Vocational Qualifications are considered by Consensus theories to offer human and relevant cultural capital to working class students to ensure they have a place in society which betters the economy. Conflict theories, however, disagree and regard vocational qualifications as being a second class education. The main focus of vocational education in contemporary Britain has been on: 1) Improving the quality of the fundamental skills in the workforce especially young people 14-18 ensuring they can find jobs upon leaving. 2) Ending the status division between academia and technical skills through ensuring that vocational qualifications involve academic
The reason for the development of vocational qualifications is because of the governments beliefs in that by succeeding in this a stable British economy will be the consequence. This is ever important in a world with increasing globalisation.
Measures to achieve this include: 1) Increasing the number of work experience programmes for school and college students. This ensures students are comfortable with the vocational course they are selecting. 2) An expansion of post-16 education and training programmes. E,g. NVQs and Apprenticeships. 3) A stronger emphasis on key skills. English and Maths skills are now compulsory in the national curriculum and should be evident in most 16+ courses. This will ensure success in their later life.

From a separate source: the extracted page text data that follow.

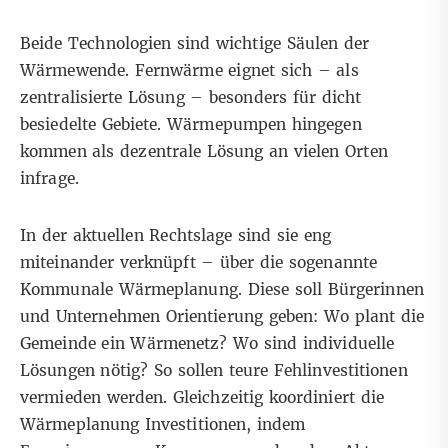
Beide Technologien sind wichtige Säulen der
Wärmewende. Fernwärme eignet sich – als
zentralisierte Lösung – besonders für dicht
besiedelte Gebiete. Wärmepumpen hingegen
kommen als dezentrale Lösung an vielen Orten
infrage.
In der aktuellen Rechtslage sind sie eng
miteinander verknüpft – über die sogenannte
Kommunale Wärmeplanung. Diese soll Bürgerinnen
und Unternehmen Orientierung geben: Wo plant die
Gemeinde ein Wärmenetz? Wo sind individuelle
Lösungen nötig? So sollen teure Fehlinvestitionen
vermieden werden. Gleichzeitig koordiniert die
Wärmeplanung Investitionen, indem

Criticisms. 1) Vocational courses are seen by society as being second class education and can be boring and repetitive as students are learning manual skills. 2) The establishment of vocational courses are seen by many as just an attempt to reduce the NEET (Not in employment, education or training) figures, making the government look good. 3) Vocational courses often do not lead to university and this is seen as being restrictive. 4) Birdwell et al (2011) identify that high schools often neglect students who take vocational qualifications. This means they are not prepared for life with the necessary skills.